++++ Extracted data ++++
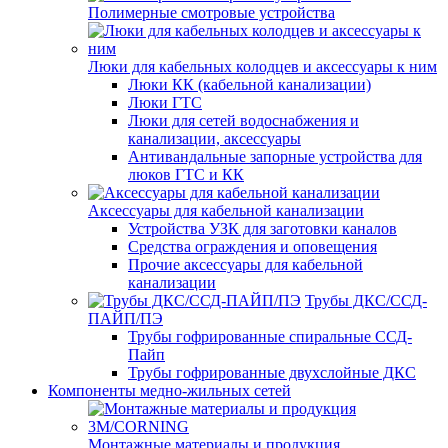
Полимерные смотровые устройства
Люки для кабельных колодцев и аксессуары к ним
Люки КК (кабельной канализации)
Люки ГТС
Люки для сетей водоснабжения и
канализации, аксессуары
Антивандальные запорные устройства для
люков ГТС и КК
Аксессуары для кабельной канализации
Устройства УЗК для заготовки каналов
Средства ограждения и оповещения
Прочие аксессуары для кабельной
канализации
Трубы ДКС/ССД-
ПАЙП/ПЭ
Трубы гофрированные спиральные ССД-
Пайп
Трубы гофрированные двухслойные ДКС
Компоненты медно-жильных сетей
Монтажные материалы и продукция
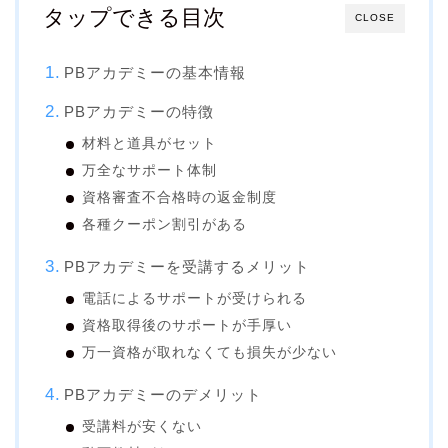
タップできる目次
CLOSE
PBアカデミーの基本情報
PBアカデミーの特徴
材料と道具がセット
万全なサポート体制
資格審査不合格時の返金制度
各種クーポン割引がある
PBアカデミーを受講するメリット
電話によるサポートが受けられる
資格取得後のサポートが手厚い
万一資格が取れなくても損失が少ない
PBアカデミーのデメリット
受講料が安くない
++++
Problem description: The lines to return run from the one containing "電話によるサポートが受けられる" through the last line of the material above. Please reproduce them exactly.

Answer to this exercise:
電話によるサポートが受けられる
資格取得後のサポートが手厚い
万一資格が取れなくても損失が少ない
PBアカデミーのデメリット
受講料が安くない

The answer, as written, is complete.